ROOT PATH TO MODELS ├── models │ ├── resnet101_sun_rgb_best_checkpoint.pth │ ├── resnet101_sun_depth_best_checkpoint.pth │ ├── sunrgbd_mms_best_checkpoint.pth │ ├── nyuv2_mms_best_checkpoint.pth │ ├── fukuoka_mms_best_checkpoint.pth ├── random_weights │ ├── resnet101_reduction_random_weights.pkl │ ├── resnet101_rnn_random_weights.pkl
After data preparation and downloading the models, to evaluate to models on SUN RGB-D, NYUV2, and Fukuoka RGB-D, run the following commands:
python eval_models.py --dataset "sunrgbd" --dataset-path <SUNRGBD ROOT PATH> --models-path <ROOT PATH TO MODELS>
python eval_models.py --dataset "nyuv2" --dataset-path <NYUV2 ROOT PATH> --models-path <ROOT PATH TO MODELS>
python eval_models.py --dataset "fukuoka" --dataset-path <Fukuoka ROOT PATH> --models-path <ROOT PATH TO MODELS>
Multi-modal performance comparison of this work (MMSNet) with the related methods on SUN RGB-D, NYUV2 RGB-D, and Fukuoka RGB-D Scene datasets in terms of accuracy (%). * indicates additional use of large-scale data with multi-task training.
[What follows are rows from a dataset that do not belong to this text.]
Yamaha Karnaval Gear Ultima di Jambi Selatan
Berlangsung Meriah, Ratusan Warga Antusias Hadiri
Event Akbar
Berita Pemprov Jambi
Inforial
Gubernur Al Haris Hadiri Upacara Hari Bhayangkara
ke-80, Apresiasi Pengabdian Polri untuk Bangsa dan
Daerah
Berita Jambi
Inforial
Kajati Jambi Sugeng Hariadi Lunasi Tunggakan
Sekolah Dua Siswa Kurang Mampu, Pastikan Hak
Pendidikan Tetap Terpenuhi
Method | Paper | SUN RGB-D | NYUV2 RGB-D | Fukuoka RGB-D |
---|---|---|---|---|
Places CNN-RBF SVM | NeurIPS’14 | 39.0 | - | - |
SS-CNN-R6 | ICRA’16 | 41.3 | - | - |
DMFF | CVPR’16 | 41.5 | - | - |
Places CNN-RCNN | CVPR’16 | 48.1 | 63.9 | - |
MSMM | IJCAI’17 | 52.3 | 66.7 | - |
RGB-D-CNN | AAAI’17 | 52.4 | 65.8 | - |
D-BCNN | RAS’17 | 55.5 | 64.1 | - |
MDSI-CNN | TPAMI’18 | 45.2 | 50.1 | - |
DF2Net | AAAI’18 | 54.6 | 65.4 | - |
HP-CNN-T | Auton.’19 | 42.2 | - | - |
LM-CNN | Cogn. Comput.’19 | 48.7 | - | - |
RGB-D-OB | TIP’19 | 53.8 | 67.5 | - |
Cross-Modal Graph | AAAI’19 | 55.1 | 67.4 | - |
RAGC | ICCVW’19 | 42.1 | - | - |
MAPNet | PR’19 | 56.2 | 67.7 | - |
TRecgNet Aug | CVPR’19 | 56.7 | 69.2 | - |
G-L-SOOR | TIP’20 | 55.5 | 67.4 | - |
MSN | Neurocomp.’20 | 56.2 | 68.1 | - |
CBCL | BMVC’20 | 59.5 | 70.9 | - |
ASK | TIP’21 | 57.3 | 69.3 | - |
2D-3D FusionNet | Inf. Fusion’21 | 58.6 | 75.1 | - |
TRecgNet Aug | IJCV’21 | 59.8 | 71.8 | - |
CNN-randRNN | CVIU’22 | 60.7 | 69.1 | 78.3 |
MMSNet | This work | 62.0 | 72.2 | 81.7 |
Omnivore * | CVPR’22 | 67.1 | 79.8 | - |
We also share our LaTeX
comparison tables together with the bibtext
file for SUN RGB-D and NYUV2 benchmarking (see LaTeX
directory). Feel free to use them.
If you find this work useful in your research, please cite the following papers:
@article{Caglayan2022MMSNet,
title={MMSNet: Multi-Modal Scene Recognition Using Multi-Scale Encoded Features},
journal = {Image and Vision Computing},
volume = {122},
pages = {104453},
author={Ali Caglayan and Nevrez Imamoglu and Ryosuke Nakamura},
doi = {https://doi.org/10.1016/j.imavis.2022.104453},
year={2022}
}
@article{Caglayan2022CNNrandRNN,
title={When CNNs meet random RNNs: Towards multi-level analysis for RGB-D object and scene recognition},
journal = {Computer Vision and Image Understanding},
author={Ali Caglayan and Nevrez Imamoglu and Ahmet Burak Can and Ryosuke Nakamura},
volume = {217},
pages = {103373},
issn = {1077-3142},
doi = {https://doi.org/10.1016/j.cviu.2022.103373},
year={2022}
}
This project is released under the MIT License (see the LICENSE file for details).
This paper is based on the results obtained from a project commissioned by the New Energy and Industrial Technology Development Organization (NEDO).